205有還是沒有

  【205有還是沒有】 

  這死小子,吃裡扒外也該有個限度,她這半隻腳還沒跨出門呢! 

  天涼轉身正欲厲喝教訓兒子,不料小包子已經很識相的跑過來,一把蹦上來抱住了她的腰完成了高難度抱她的姿勢,隨即圈起手湊近天涼,朝她附耳道:「娘親,我都打聽了,他至少有一半的可能是爹爹,加油!接下來交給你了!」 

  說完,跳下,跑開了…… 

  天涼望著他雀躍又小小的身影,撫額,無語。 

  什麼至少有一半,圻暄和君家又沒什麼關係! 

  她要加什麼油!接下來又要做什麼?你小子能不能把意思表達清楚了再滾蛋? 

  「走罷。」 

  圻先生也用完餐了,走到她身旁面色無波的吩咐,「我們回房。」 

  我們…… 

  儘管知道他所言是治傷的意思,天涼還是忍不住嘴角抽了幾抽,她跟在他背後,直到卧房門前了,終於不情不願的發問:「咱倆以前,見過沒有?」 

  圻暄腳步停下,回頭看了她一眼,半晌才道:「也許有,也許未有。

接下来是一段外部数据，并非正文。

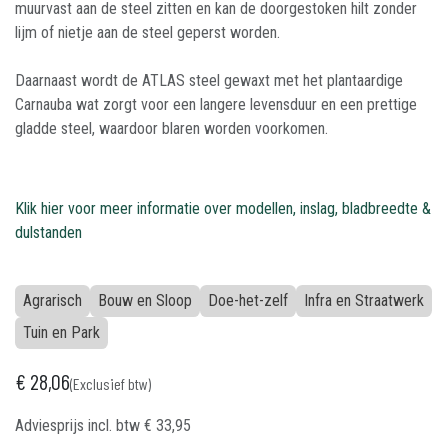
muurvast aan de steel zitten en kan de doorgestoken hilt zonder
lijm of nietje aan de steel geperst worden.
Daarnaast wordt de ATLAS steel gewaxt met het plantaardige
Carnauba wat zorgt voor een langere levensduur en een prettige
gladde steel, waardoor blaren worden voorkomen.
Klik hier voor meer informatie over modellen, inslag, bladbreedte &
dulstanden
Agrarisch
Bouw en Sloop
Doe-het-zelf
Infra en Straatwerk
Tuin en Park
€
28,06
(Exclusief btw)
Adviesprijs incl. btw
€
33,95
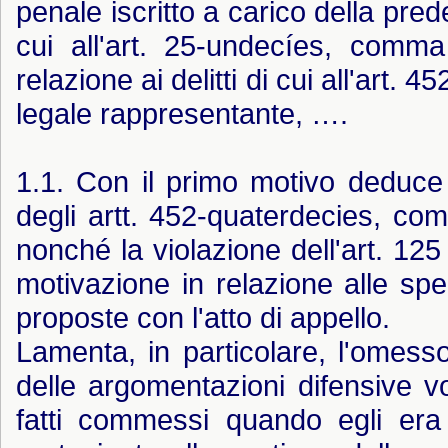
penale iscritto a carico della prede
cui all'art. 25-undecíes, comma
relazione ai delitti di cui all'art
legale rappresentante, ….
1.1. Con il primo motivo deduce 
degli artt. 452-quaterdecies, co
nonché la violazione dell'art. 12
motivazione in relazione alle spe
proposte con l'atto di appello.
Lamenta, in particolare, l'omes
delle argomentazioni difensive vo
fatti commessi quando egli er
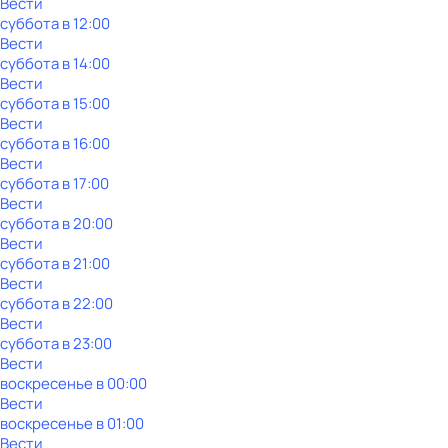
Вести
суббота
в
12:00
Вести
суббота
в
14:00
Вести
суббота
в
15:00
Вести
суббота
в
16:00
Вести
суббота
в
17:00
Вести
суббота
в
20:00
Вести
суббота
в
21:00
Вести
суббота
в
22:00
Вести
суббота
в
23:00
Вести
воскресенье
в
00:00
Вести
воскресенье
в
01:00
Вести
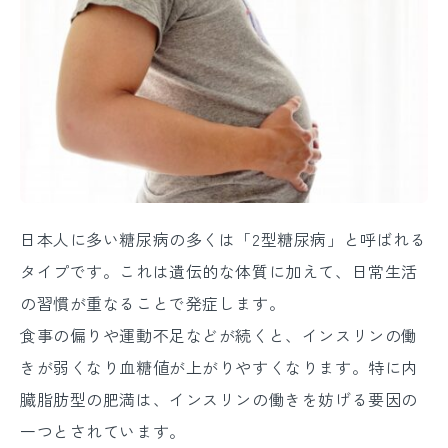
日本人に多い糖尿病の多くは「2型糖尿病」と呼ばれる
タイプです。これは遺伝的な体質に加えて、日常生活
の習慣が重なることで発症します。
食事の偏りや運動不足などが続くと、インスリンの働
きが弱くなり血糖値が上がりやすくなります。特に内
臓脂肪型の肥満は、インスリンの働きを妨げる要因の
一つとされています。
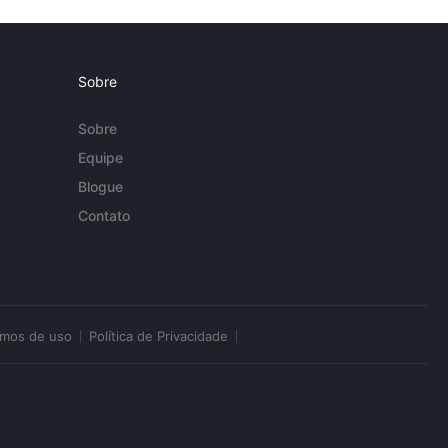
Sobre
Sobre
Equipe
Blogue
Contato
rmos de uso
Política de Privacidade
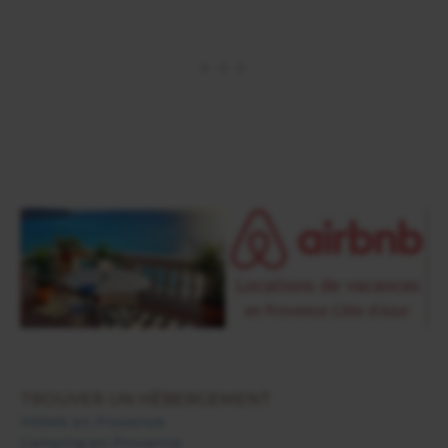
TROUVER UN HÉBERGEMENT
Hôtels en Provence
Camping en Provence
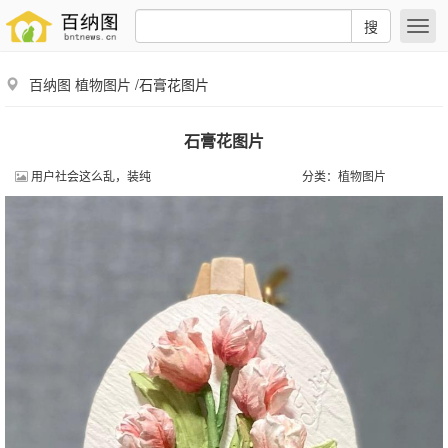
搜
百纳图
植物图片
/石膏花图片
石膏花图片
用户社会这么乱，装纯
分类：
植物图片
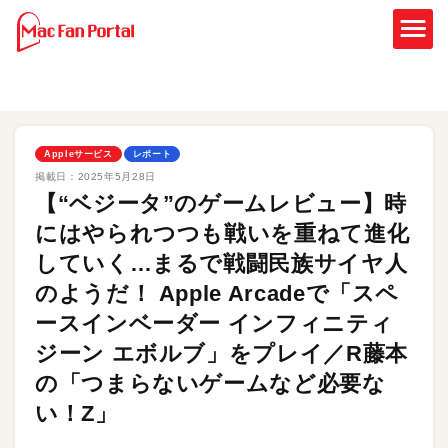
Appleサービス
レポート
掲載日：
2025年5月28日
【“ベジータ”のゲームレビュー】時
にはやられつつも戦いを重ねて進化
していく…まるで戦闘民族サイヤ人
のようだ！ Apple Arcadeで「スペ
ースインベーダー インフィニティ
ジーン エボルブ」をプレイ／R藤本
の「つまらないゲームなど必要な
い！Z」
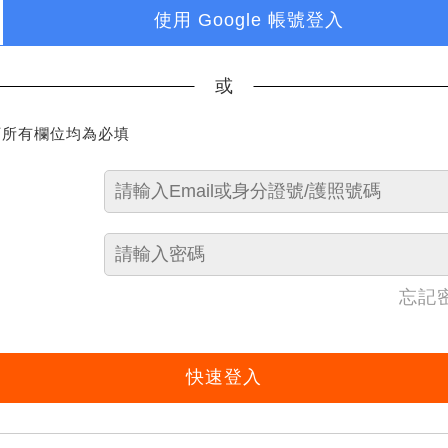
使用 Google 帳號登入
或
下所有欄位均為必填
忘記
快速登入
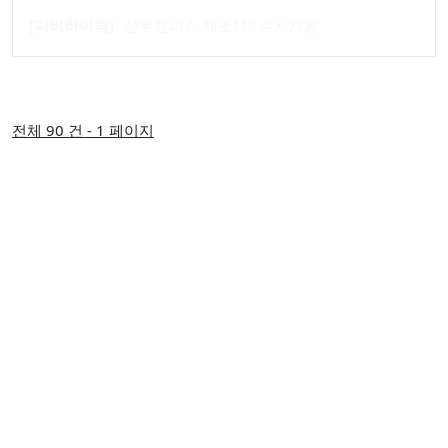
[디비하이텍]
상우캠퍼스 제조MS 수시채용
전체 90 건 - 1 페이지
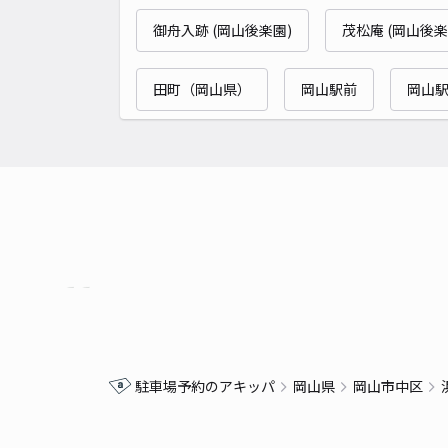
御舟入跡 (岡山後楽園)
茂松庵 (岡山後楽
田町（岡山県）
岡山駅前
岡山
駐車場予約のアキッパ
岡山県
岡山市中区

」 

  「到底有還是沒有?」天涼威言氣道,越覺今天這男人特別欠揍,「不準再給我模稜兩可的回答。」 

  圻暄側過首來,淡道:「說有,是因望見你策馬賓士時,忍不住隨去;望見你即將落湖之剎,忍不住出手救你;看得你立在湖中的容顏,又做出不符自己性子的非禮之事;我本不喜糕點,卻偏偏無端到一處便先嘗桃酥,可惜吃遍四玄桃酥,都覺無味,只在遇見你之後,才品得了個中甘甜。說未有,是因為,你厲天涼,在我圻暄二十四年來清清晰晰、一件不遺的記憶中,竟是毫不存在的。厲姑娘,你說我該回答有,還是未有?」 

  天涼聽他一語,不覺得氣憤,只覺臉紅心跳。 

  她站在他側面,仰望著他的臉面,被他的話語,震懾的一個字也說不出來,只得怔愕。 

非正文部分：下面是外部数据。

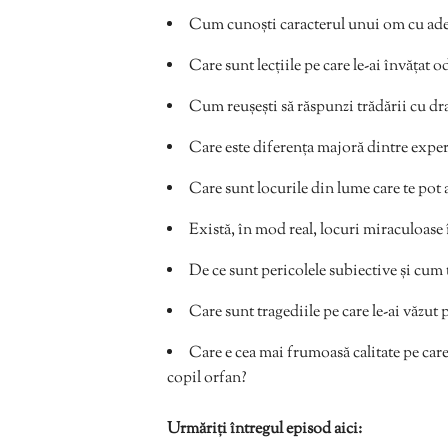
Cum cunoști caracterul unui om cu ade
Care sunt lecțiile pe care le-ai învățat 
Cum reușești să răspunzi trădării cu dra
Care este diferența majoră dintre exper
Care sunt locurile din lume care te pot a
Există, în mod real, locuri miraculoase
De ce sunt pericolele subiective și cum te
Care sunt tragediile pe care le-ai văzut
Care e cea mai frumoasă calitate pe care a
copil orfan?
Urmăriți întregul episod aici:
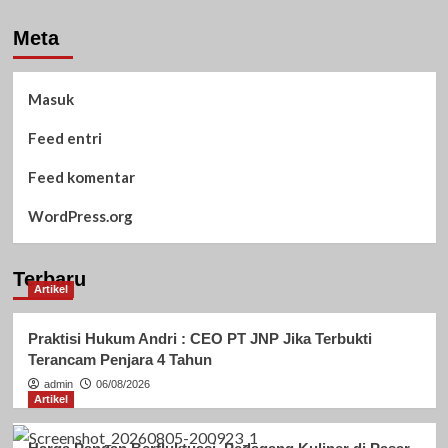
Meta
Masuk
Feed entri
Feed komentar
WordPress.org
Terbaru
Artikel
Praktisi Hukum Andri : CEO PT JNP Jika Terbukti
Terancam Penjara 4 Tahun
admin
06/08/2026
Artikel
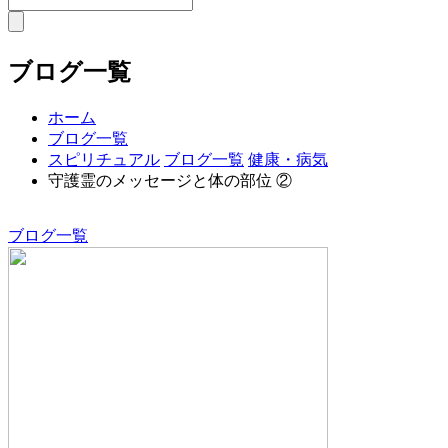
ブログ一覧
ホーム
ブログ一覧
スピリチュアル
ブログ一覧
健康・病気
守護霊のメッセージと体の部位 ②
ブログ一覧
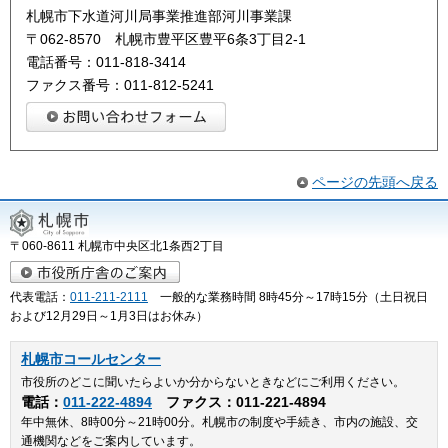
札幌市下水道河川局事業推進部河川事業課
〒062-8570 札幌市豊平区豊平6条3丁目2-1
電話番号：011-818-3414
ファクス番号：011-812-5241
ページの先頭へ戻る
〒060-8611 札幌市中央区北1条西2丁目
代表電話：
011-211-2111
一般的な業務時間 8時45分～17時15分（土日祝日
および12月29日～1月3日はお休み）
札幌市コールセンター
市役所のどこに聞いたらよいか分からないときなどにご利用ください。
電話：
011-222-4894
ファクス：011-221-4894
年中無休、8時00分～21時00分。札幌市の制度や手続き、市内の施設、交
通機関などをご案内しています。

  她看著他,薄唇微張,喉間有些乾澀,半晌,只擠出一個字,「我……」 

  圻暄走近她,將她緩緩圈在臂中,抵在了牆上,「你什麼?」 

  天涼本只是想著包子的話,隨口問了一句,哪裡道,他卻突然這麼認真的答了一大堆,並是其中每一句每一字,都值得讓她心跳失序,錯亂慌張了。 

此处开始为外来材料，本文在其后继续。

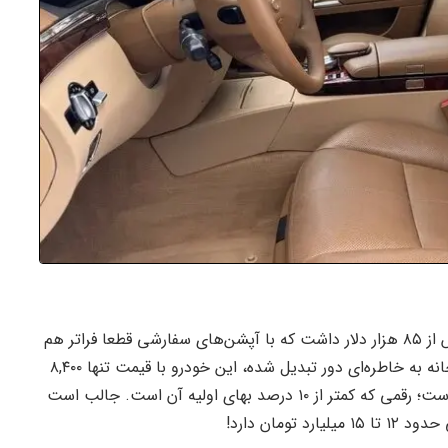
این مرسدس بنز S ۵۵۰ در زمان عرضه، قیمت پایه‌ای بیش از ۸۵ هزار دلار داشت که با آپشن‌های سفارشی قطعا فراتر هم
می‌رفت. امروز، پس از دو دهه و در حالی که گارانتی کارخانه به خاطره‌ای دور تبدیل شده، این خودرو با قیمت تنها ۸,۴۰۰
دلار (حدود یک میلیارد و ۴۷۰ میلیون تومان) آگهی شده است؛ رقمی که کمتر از ۱۰ درصد بهای اولیه آن است. جالب است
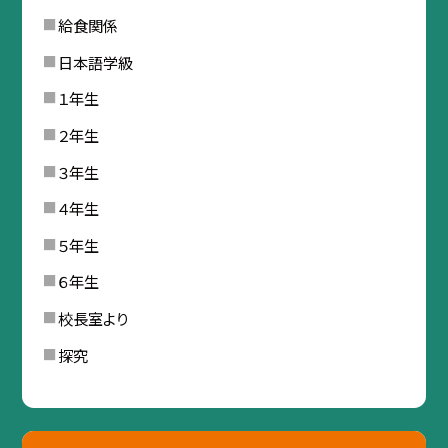
給食関係
日本語学級
１年生
２年生
３年生
４年生
５年生
６年生
校長室より
探究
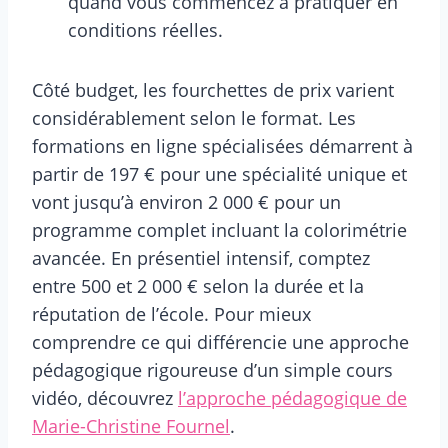
quand vous commencez à pratiquer en
conditions réelles.
Côté budget, les fourchettes de prix varient
considérablement selon le format. Les
formations en ligne spécialisées démarrent à
partir de 197 € pour une spécialité unique et
vont jusqu’à environ 2 000 € pour un
programme complet incluant la colorimétrie
avancée. En présentiel intensif, comptez
entre 500 et 2 000 € selon la durée et la
réputation de l’école. Pour mieux
comprendre ce qui différencie une approche
pédagogique rigoureuse d’un simple cours
vidéo, découvrez
l’approche pédagogique de
Marie-Christine Fournel
.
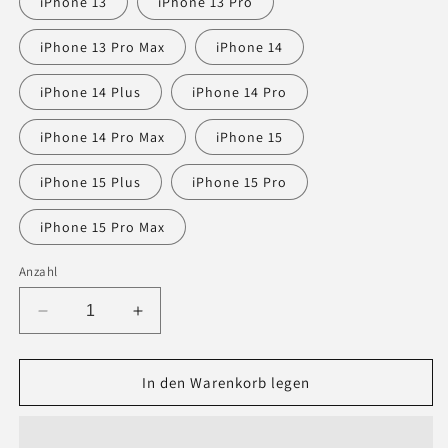
iPhone 13
iPhone 13 Pro
iPhone 13 Pro Max
iPhone 14
iPhone 14 Plus
iPhone 14 Pro
iPhone 14 Pro Max
iPhone 15
iPhone 15 Plus
iPhone 15 Pro
iPhone 15 Pro Max
Anzahl
Verringere
Erhöhe
die
die
Menge
Menge
für
für
In den Warenkorb legen
Hardcase
Hardcase
iPhone®
iPhone®
Handyhülle
Handyhülle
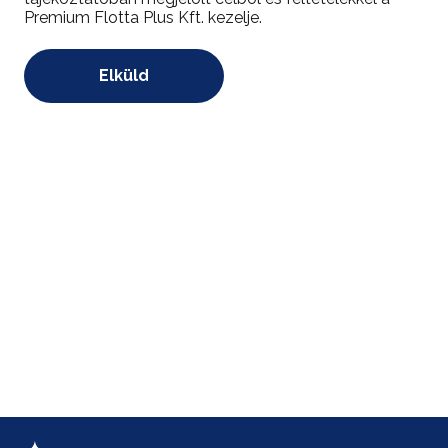
Premium Flotta Plus Kft. kezelje.
*
Elküld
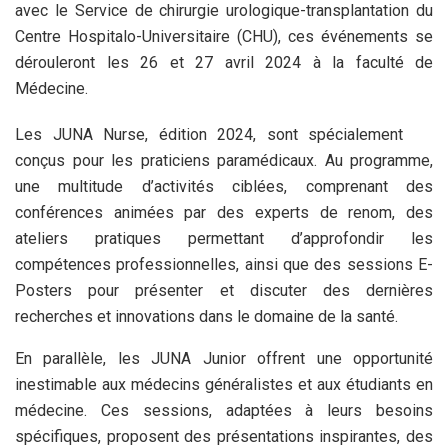
avec le Service de chirurgie urologique-transplantation du
Centre Hospitalo-Universitaire (CHU), ces événements se
dérouleront les 26 et 27 avril 2024 à la faculté de
Médecine.
Les JUNA Nurse, édition 2024, sont spécialement
conçus pour les praticiens paramédicaux. Au programme,
une multitude d’activités ciblées, comprenant des
conférences animées par des experts de renom, des
ateliers pratiques permettant d’approfondir les
compétences professionnelles, ainsi que des sessions E-
Posters pour présenter et discuter des dernières
recherches et innovations dans le domaine de la santé.
En parallèle, les JUNA Junior offrent une opportunité
inestimable aux médecins généralistes et aux étudiants en
médecine. Ces sessions, adaptées à leurs besoins
spécifiques, proposent des présentations inspirantes, des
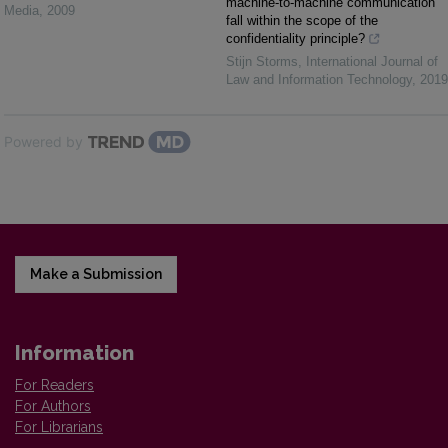
machine-to-machine communication
Media
,
2009
fall within the scope of the
confidentiality principle?
Stijn Storms
,
International Journal of
Law and Information Technology
,
2019
Powered by
Make a Submission
Information
For Readers
For Authors
For Librarians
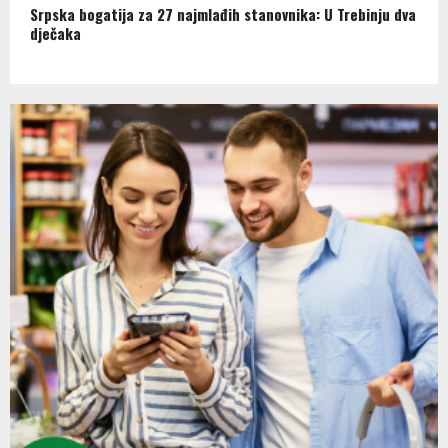
Srpska bogatija za 27 najmlađih stanovnika: U Trebinju dva
dječaka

  圻大先生雖未解得她的疑問,可現在這番話……是在表白么? 

  天涼抬起眼快速瞧他一眼,又將目光撇開到了一旁去,轉身要走,「我……我還是晚會兒再療傷好了,我自個兒先回房歇一會兒……」 

  「厲姑娘,你挑起人的興緻后,縱使習慣逃么?」他問。 

  天涼詫……興緻? 

  什麼興緻? 

  她馬上抬眼,不料一抬頭,薄唇就被壓上柔軟,她支吾一聲,張開了唇,沒有反抗的與他輕輕回吻,巧舌猶豫中,探向了他的薄唇,緊握的雙手也緩緩放開,環住了他的腰肢。 

  天涼靠的他更近了些,貼住了他的身子…… 

  圻先生身上的味道是令人清醒的淺淡麝香味道,嗅聞中能感受到那分似遙遠山端雪蓮般的氣韻與高貴,天涼難得貼的這麼近了,竟在這冷香中,覺察到了幾分溫暖。 

  圻先生的吻很真實,又很溫緩,他就算用了力,也從不給人掠奪的氛圍,他的每一寸呼吸打在肌膚中,都如春日裡最和煦的風,蒼穹中最淡泊的雲,流連之處,輕柔飄裊,綿邈深遠…… 

  一個男人,似謎,那麼他的吻,便如陳香美酒。 

  聞一口,是醉,嘗一遭,沉迷。 

  天涼的手環在他的腰上,感覺他帶著冰涼的寬大衣衫滑在自己肌膚上,身子微微一顫,低下頭,躲過了那長到令人窒息的深吻。 

  她微微喘息,面若朝霞,纖長的睫不能自控的顫著,連胸口,都恍若扯壞了發條的齒輪,不肯停歇的震跳不停。 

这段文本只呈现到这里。